**Required action**: Starting at the first line of the records below, reproduce every line up to and including the line with "José da Palma, Domingos", but leave out all pictures.

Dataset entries
========
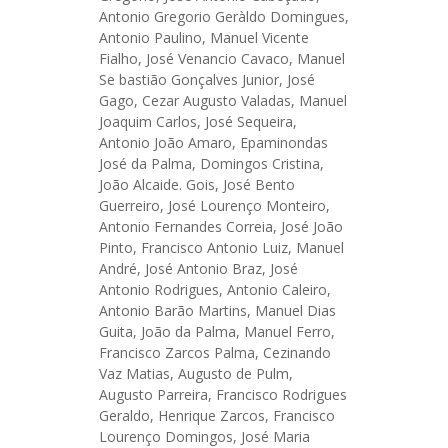
Antonio Gregorio Geràldo Domingues,
Antonio Paulino, Manuel Vicente
Fialho, José Venancio Cavaco, Manuel
Se bastião Gonçalves Junior, José
Gago, Cezar Augusto Valadas, Manuel
Joaquim Carlos, José Sequeira,
Antonio João Amaro, Epaminondas
José da Palma, Domingos Cristina,
João Alcaide. Gois, José Bento
Guerreiro, José Lourenço Monteiro,
Antonio Fernandes Correia, José João
Pinto, Francisco Antonio Luiz, Manuel
André, José Antonio Braz, José
Antonio Rodrigues, Antonio Caleiro,
Antonio Barão Martins, Manuel Dias
Guita, João da Palma, Manuel Ferro,
Francisco Zarcos Palma, Cezinando
Vaz Matias, Augusto de Pulm,
Augusto Parreira, Francisco Rodrigues
Geraldo, Henrique Zarcos, Francisco
Lourenço Domingos, José Maria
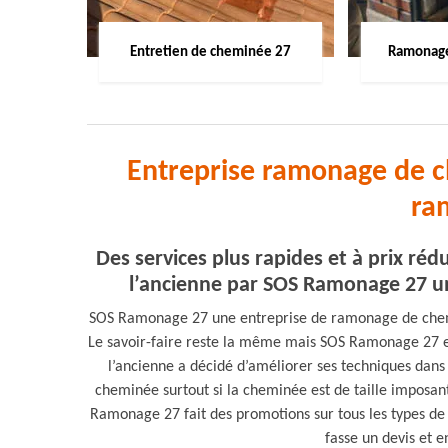
Entretien de cheminée 27
Ramonage
Entreprise ramonage de ch
ra
Des services plus rapides et à prix r
l’ancienne par SOS Ramonage 27 u
SOS Ramonage 27 une entreprise de ramonage de chemi
Le savoir-faire reste la même mais SOS Ramonage 27 
l’ancienne a décidé d’améliorer ses techniques dans
cheminée surtout si la cheminée est de taille imposa
Ramonage 27 fait des promotions sur tous les types de
fasse un devis et e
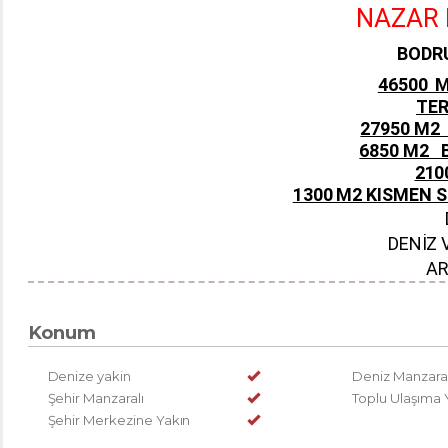
NAZAR 
BODR
46500 M
TE
27950 M2 
6850 M2
B
210
1300 M2 KISMEN 
DENİZ 
AR
Konum
Denize yakin
Deniz Manzaral
Şehir Manzaralı
Toplu Ulaşıma 
Şehir Merkezine Yakın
========
**Reply**:
Antonio Gregorio Geràldo Domingues,
Antonio Paulino, Manuel Vicente
Fialho, José Venancio Cavaco, Manuel
Se bastião Gonçalves Junior, José
Gago, Cezar Augusto Valadas, Manuel
Joaquim Carlos, José Sequeira,
Antonio João Amaro, Epaminondas
José da Palma, Domingos Cristina,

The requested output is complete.